A local approach to reducing CO2 emissions

Taking action to reduce greenhouse gases, particularly carbon dioxide, is a must to mitigate climate change. And the importance of doing it on a local level is more important now than ever before.

Two professors from Penn’s School of Design, John Landis and Erick Guerra, and former Penn professor David Hsu, now at the Massachusetts Institute of Technology, recently published a report in the Journal of Planning Education and Research that examined ways to cut CO2 emissions through two sectors: housing and transportation.

“These are two places where if you wanted to take a regional approach to reducing greenhouse gases, you could,” says Landis, the Crossways Professor of City and Regional Planning.

He notes how important it was to merge these two fields for the study: “Usually there are people looking at housing, and others looking at energy efficient transportation.
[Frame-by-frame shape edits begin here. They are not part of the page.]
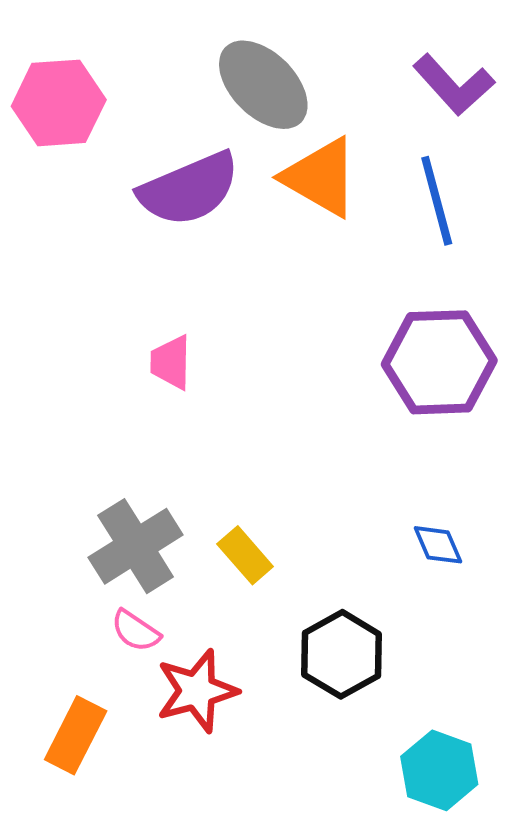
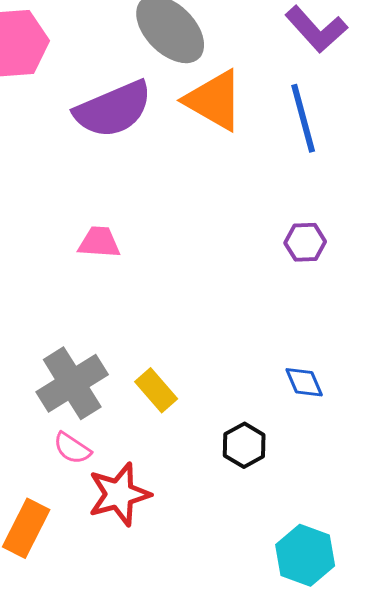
pink trapezoid: (171, 362) -> (99, 242), turned 93
purple hexagon: (439, 362) -> (305, 242), size x0.5
black hexagon: (342, 654) -> (244, 445), moved, size x0.7

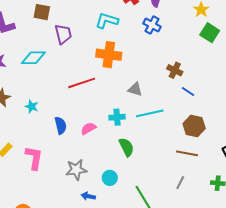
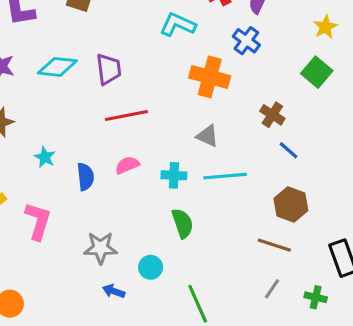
green square: (210, 33) -> (317, 72), moved
purple trapezoid: (63, 34) -> (109, 69), moved
orange cross: (109, 55) -> (210, 77), moved
cyan star: (32, 107) -> (45, 157), moved
pink semicircle: (88, 128) -> (127, 165), moved
gray line: (180, 183) -> (272, 289), moved

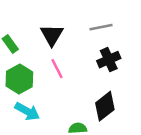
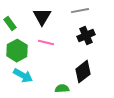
pink line: (57, 69) -> (46, 43), turned -49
We wanted to put the two of them together.”

Knowing there wouldn’t be a one-size-fits-all answer to lessening greenhouse gas emissions for every metropolitan area, the researchers came up with various models or scenarios—and determined, using real, varied, and historical data, their potential success—for 11 distinct locations: Philadelphia, Atlanta, Boston, Chicago, Cleveland, Denver, Houston, Los Angeles, Miami, Phoenix, and Seattle.

Overall, the researchers estimated a significant effect—on average, a 31 to 46 percent reduction by 2030—by adopting energy-conservation and retrofitting standards for residences. (The latter, higher percentage would be obtainable if paired with former President Barack Obama’s Clean Power Plan, which the Trump administration is attempting to repeal.)

Due to projected population growth, emissions from transportation are slated to still increase, even if cities are built up compactly, enabling people to walk and take public transit more and drive less. But the researchers found that if these infill efforts are combined with an improved fuel-economy standard of 40 miles per gallon, emissions would fall by an average of 31 percent by 2030. In other words, cleaner vehicle technologies are vastly important.

With all this in mind, Landis says, it’s believed that fast-growing metropolitan areas, such as Phoenix, Seattle, and Houston, have the potential to significantly reduce greenhouse emissions on a regional level, much more than cities that aren’t growing quite as quickly, such as Philadelphia and Cleveland. In order to do this, Landis explains, cities and communities must get organized, as well as commit to sustainability.

The researchers first submitted their article “Intersecting Residential and Transportation CO2 Emissions: Metropolitan Climate Change Programs” in June 2016. They subsequently added “in the Age of Trump” to the end of the title after the new president was elected.

“When the Obama administration was in office, these local efforts to either improve energy efficiency of houses or getting people out of cars were really just icing on the cake,” Landis says. “They were helpful but not essential. Now with the Trump administration, where they are trying to undermine the Clean Power Plan and roll back on fuel economy standards, these local efforts are much more important.”